问题
I have one example where Stanford NLP outputs a weird parse tree for the sentence:
Clean my desk
(ROOT
(NP
(NP (JJ Clean))
(NP (PRP$ my) (NN desk))))
As you can see, it tags the word Clean
as an adjective dependent on the verb desk
with the whole phrase being tagged as a Noun Phrase
, while my expectation is for Clean
to be tagged as a verb, and the phase as a Verb Phrase
.
The JJ-PRP$-NN combination simply doesn't make sense in English to me. Anyone ever run into something similar? I know that Stanford NLP results sometimes differ based on the sequence (?) of parsing tools run. How to make this tag properly?
回答1:
CoreNLP is notoriously bad at these sorts of imperative statements. This error is likely from the POS tagger mis-tagging "clean" as an adjective, although it appears the parser is also making the same mistake.
回答2:
As it happens, if you feed the sentence "Clean my desk"
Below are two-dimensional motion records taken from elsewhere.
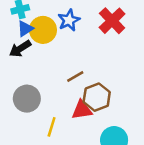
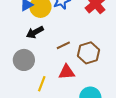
black arrow: (20, 49) -> (35, 32), moved
brown hexagon: (97, 97) -> (88, 53), moved

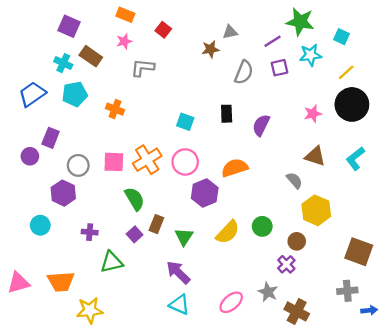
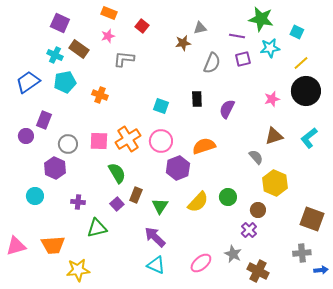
purple line: (273, 41) -> (237, 36), turned 42
brown triangle: (315, 156) -> (274, 136), turned -36

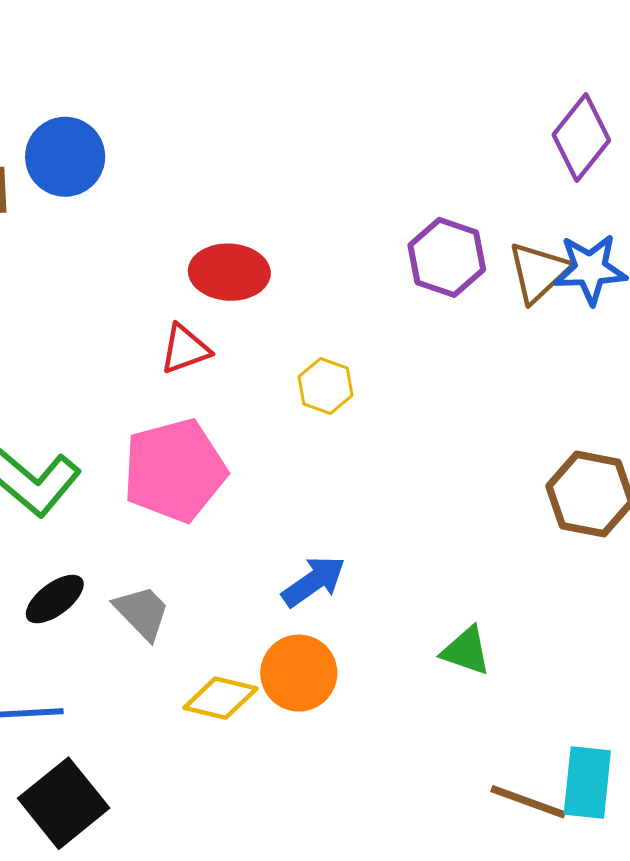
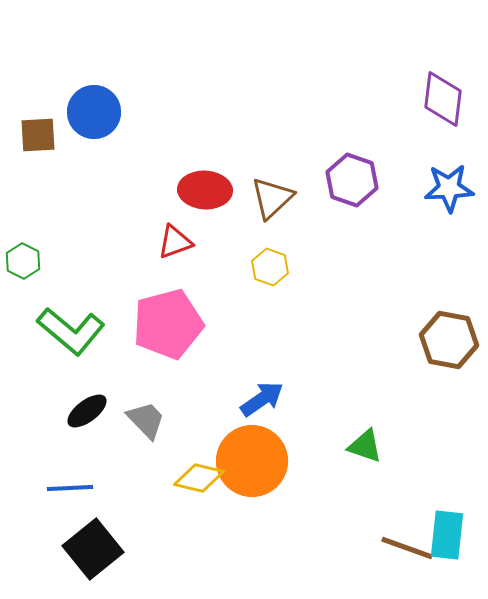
purple diamond: (581, 138) -> (443, 99), turned -32
brown triangle: (538, 272) -> (272, 198), moved
orange circle: (299, 673) -> (252, 461), size x1.4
directly to the parser (actually, the 'tokenize', 'ssplit' and 'parse' tools), it gives the following result:
(ROOT (NP (NP (NNP Clean)) (NP (PRP$ my) (NN desk))))
However, now "Clean"
is a Proper Noun - very clever, Stanford. So, if we feed the sentence in with the first word in lowercase - "clean my desk"
- we finally get what we are looking for:
(ROOT (S (VP (VB clean) (NP (PRP$ my) (NN desk)))))
Be careful not to convert the full sentence into lowercase. While testing I've noticed the the word "I"
turned into lowercase "i"
is tagged as FW (Foreign Word), so only covert the first word to lowercase.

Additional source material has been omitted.